I'll start with a little bit of armchair history:
If George Washington embodied the character necessary for the Republic to take
off - turning down the opportunity be a King, setting a precedent of two
Presidential terms that was maintained into the 20th century - James Madison
embodied the brains. He advocated for and wrote the Bill of Rights, which, by
virtue of the 1st Amendment, contains what I consider to be a really powerful
idea. I've said before that guaranteeing freedom of
speech and preventing a state religion can have a unique protective effect for
a good society. It's the only dogma that protects against dogmatism as the
basis for oppression. A regime can't punish heretics if heresy is protected by
law.
Madison seems to have also claimed that factionalism
posed the greatest threat to the Republic. And it looks to me like
he was right about that. In combination with ignorance about how our country
works and what is valuable about it, I can only think that out-of-control
factional polarization made it possible for the sitting President to even have
a shot. He pursued a strategy of indulging and fomenting hatred for the other
faction. His campaign was based on spite, and I can only believe that many of
his voters voted out of spite of a hated symbol of the other faction. If they
knew better, they might have voted for lower taxes. If they didn't know better,
they might have voted for a return to better economic times. But they had to
have known or had a sense that they were putting the United States - and the
world - at great risk by allowing such an unstable and ignorant character to
conduct global and military affairs on behalf of the U.S. at such a dangerous
time. Particularly when the other candidate was an established figure with very
little mystery as to what she would do in office (i.e. do things pretty much
like her husband did in the '90's.) They were willing to risk this country's
well being out of spite for the more prudent option and the social and cultural
baggage that went with her.
One could argue that the Republic has been on life support since
9/11, from the establishment of the Department of Homeland Security - a name
reeking of authoritarianism - to the hysteria about a non-threat to our
sovereignty that reached its greatest pitch in geographic areas facing the
least threat from terrorists. It was sad to see how little it took for
Americans to throw away Bill-of-Rights values. Fox News airs what makes them
money. Politicians do what gets them elected and sets them up for comfort once
they leave office. These are not valid excuses. But it highlights how the
people, to paraphrase Adlai Stevenson, get what they wish for or deserve.
***
I wrote the above a few days ago. Didn't know how to end it and had work to do
so I let it marinate.
The changing feeling I was channeling was from "the senselessness of it!

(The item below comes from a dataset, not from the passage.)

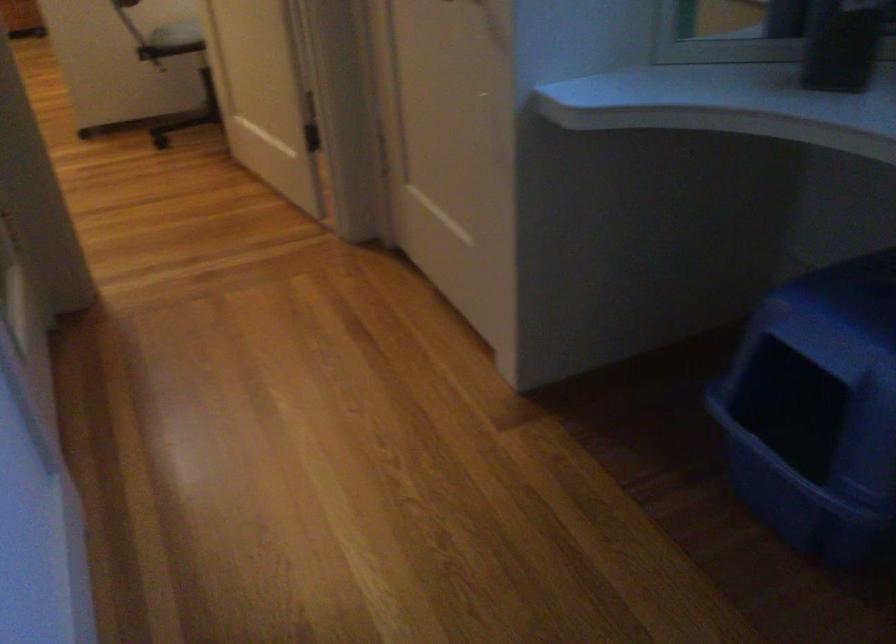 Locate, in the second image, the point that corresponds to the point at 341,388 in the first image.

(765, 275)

Even with the FBI kneecapping, a few thousand more votes in the right places could
have averted this catastrophe" to "well, the Obama administration was
just a nice, feel-good facade - a great embalming job on the corpse of this
country." But neither feeling/view represents my own. I'd guess at this
point I'd say we're living in Schrödinger's Republic. It's both dead and
alive right now. Whether it ends up definitively dead or alive, to me, requires
not just the removal of Trump as soon as possible. It requires all Americans,
from the trigger-warning-microagression-young-left to the
personal-relationship-and-periodic-conversations-with-Jesus-right, to accept
that being American means accepting that heresy and blasphemy don't apply here.
We will always, as Americans, have assholes to deal with. We currently have the
ultimate asshole in our highest office. But we must not confuse assholes with
heretics. As long as we understand and cherish the First Amendment as a
something that defines us, and this understanding both cuts across the
political spectrum and, yes, trumps the impulse to spite the other faction at
the expense of our defining values . . . the Republic still has a chance.